Records Block Start

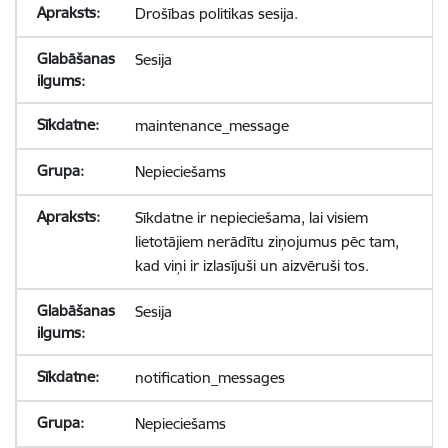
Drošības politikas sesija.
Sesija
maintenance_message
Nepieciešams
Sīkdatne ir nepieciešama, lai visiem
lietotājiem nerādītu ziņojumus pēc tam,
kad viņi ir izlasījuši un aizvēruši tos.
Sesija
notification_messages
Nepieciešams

Records Block End
Records Block Start

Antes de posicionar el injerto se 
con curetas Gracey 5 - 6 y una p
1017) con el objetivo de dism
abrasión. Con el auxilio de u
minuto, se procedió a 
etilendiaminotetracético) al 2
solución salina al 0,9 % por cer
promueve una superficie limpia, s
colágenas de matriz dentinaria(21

Records Block End
Records Block Start

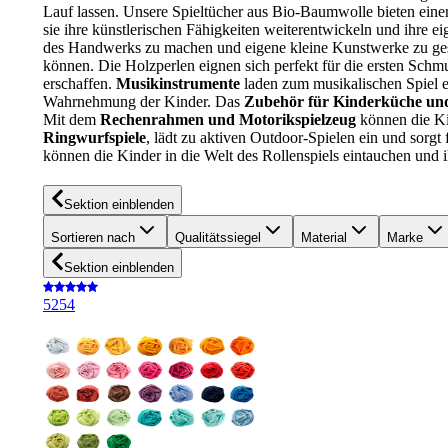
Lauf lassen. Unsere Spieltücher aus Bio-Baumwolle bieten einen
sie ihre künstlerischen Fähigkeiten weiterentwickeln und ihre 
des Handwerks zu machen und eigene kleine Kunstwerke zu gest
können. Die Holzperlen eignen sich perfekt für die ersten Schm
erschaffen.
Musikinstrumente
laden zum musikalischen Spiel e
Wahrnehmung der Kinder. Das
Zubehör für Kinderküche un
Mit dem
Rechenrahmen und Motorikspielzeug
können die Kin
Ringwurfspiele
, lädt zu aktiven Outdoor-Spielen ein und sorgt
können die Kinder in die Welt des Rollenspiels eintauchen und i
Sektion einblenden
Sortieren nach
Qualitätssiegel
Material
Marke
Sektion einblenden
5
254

Records Block End

# [Work item]
Your task is to retype the entries verbatim, starting with the line that holds "Antes de posicionar el injerto se" and stopping after the line that holds "colágenas de matriz dentinaria(21".

# [Finished exercise]
Antes de posicionar el injerto se 
con curetas Gracey 5 - 6 y una p
1017) con el objetivo de dism
abrasión. Con el auxilio de u
minuto, se procedió a 
etilendiaminotetracético) al 2
solución salina al 0,9 % por cer
promueve una superficie limpia, s
colágenas de matriz dentinaria(21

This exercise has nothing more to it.